I think I might be on the cusp of the next great employee feedback mechanism for leadership.

I’ve been thinking about this concept for a long while. You see, for years I’ve had the opportunity to test out my various theories on employee feedback. I’ve watched my own feedback theories change over the years, but they always were grounded in people truly want feedback about their performance.

That is mostly true. People do want feedback about their performance.

What do you really want to hear?

Here is what also is true:

  • People want feedback about what they’ve done well.
  • People don’t want critical feedback. Someone asking you for critical feedback is really just testing you to see if you are either:
    • Upset with them for how bad they did;
    • Just seeing if you have the guts to them how bad they did.
  • People really just want you to tell everyone else how great you think they are.

I think a better, more effective way of delivering feedback to employees should start with this one question:

What do you want to hear about your performance?”

What you really want to say

At this point the employee will say stuff like, “I just want to hear how well I did,” or “Tell me that you appreciated my work,” or “Tell me I’m the best employee you have.” This will then drive the conversation appropriately and keep everyone fully engaged.

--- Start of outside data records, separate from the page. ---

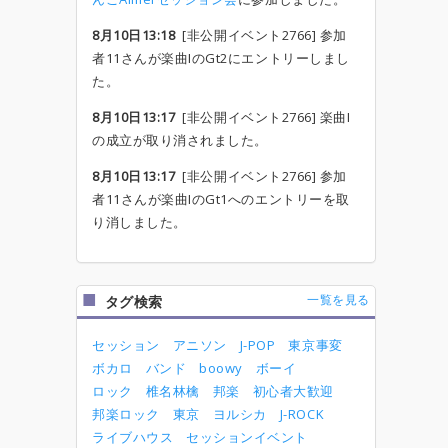
8月10日13:18
[非公開イベント2766] 参加
者11さんが楽曲IのGt2にエントリーしまし
た。
8月10日13:17
[非公開イベント2766] 楽曲I
の成立が取り消されました。
8月10日13:17
[非公開イベント2766] 参加
者11さんが楽曲IのGt1へのエントリーを取
り消しました。
一覧を見る
タグ検索
セッション
アニソン
J-POP
東京事変
ボカロ
バンド
boowy
ボーイ
ロック
椎名林檎
邦楽
初心者大歓迎
邦楽ロック
東京
ヨルシカ
J-ROCK
ライブハウス
セッションイベント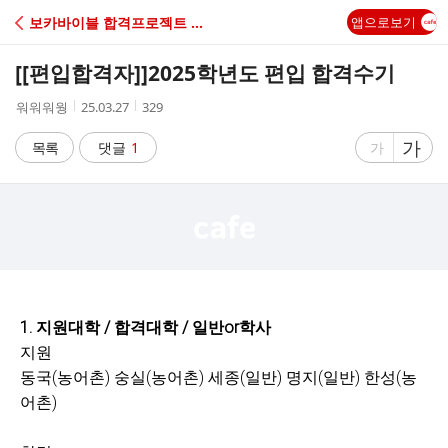
C
보카바이블 합격프로젝트 (책값을 돌려드려요)
앱으로보기
A
[[편입합격자]]
2025학년도 편입 합격수기
F
작
작
조
워워워웡
25.03.27
329
성
성
회
E
자
시
수
글
가
글
목록
댓글
1
가
간
자
자
크
크
기
기
크
작
게
게
1. 지원대학 / 합격대학 / 일반or학사
지원
동국(농어촌) 숭실(농어촌) 세종(일반) 명지(일반) 한성(농
어촌)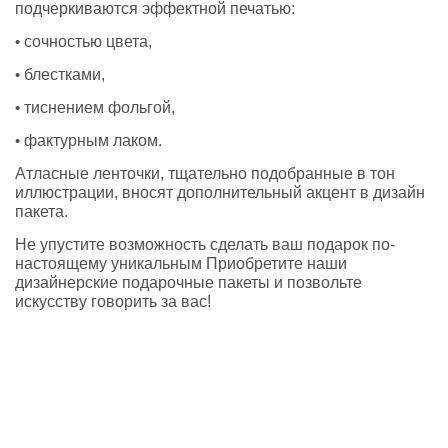
подчеркиваются эффектной печатью:
•
сочностью цвета,
•
блестками,
•
тиснением фольгой,
•
фактурным лаком.
Атласные ленточки, тщательно подобранные в тон
иллюстрации, вносят дополнительный акцент в дизайн
пакета.
Не упустите возможность сделать ваш подарок по-
настоящему уникальным
Приобретите наши
дизайнерские подарочные пакеты и позвольте
искусству говорить за вас!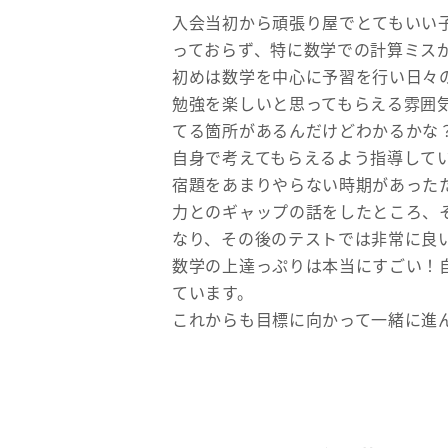
入会当初から頑張り屋でとてもいい
っておらず、特に数学での計算ミス
初めは数学を中心に予習を行い日々
勉強を楽しいと思ってもらえる雰囲
てる箇所があるんだけどわかるかな
自身で考えてもらえるよう指導して
宿題をあまりやらない時期があった
力とのギャップの話をしたところ、
なり、その後のテストでは非常に良
数学の上達っぷりは本当にすごい！
ています。
これからも目標に向かって一緒に進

“All right Timmy, you are doing really well. I can’t tell you how much I appreciate everything you do. You are the best employee I have.”

Timmy leaves feeling great and satisfied. You don’t have to deal with someone losing their mind about how they are really performing. Everyone goes back to work with minimal disruption.

Yeah, I know what you really wanted to say was, “Timmy, you can do better. While I appreciate the work you do, I wish you would actually do more of it. You are like most employees hear, nothing special, but you could be.

How does that conversation end? Timmy is pissed. He creates a scene. He usually ends up disrupting the work environment and kills productivity. He might even go out and find another job with someone else.

Make it easy on yourself

Is that what you wanted? Probably not.

So, make it easier on yourself. Just remember to start every feedback conversation out with that one question: What do you want to hear? They’ll tell you. They’ll be happier. You’ll be happier. Everyone can get back to work.

Feedback is the leadership sucker test. No one really wants to hear what you think about them.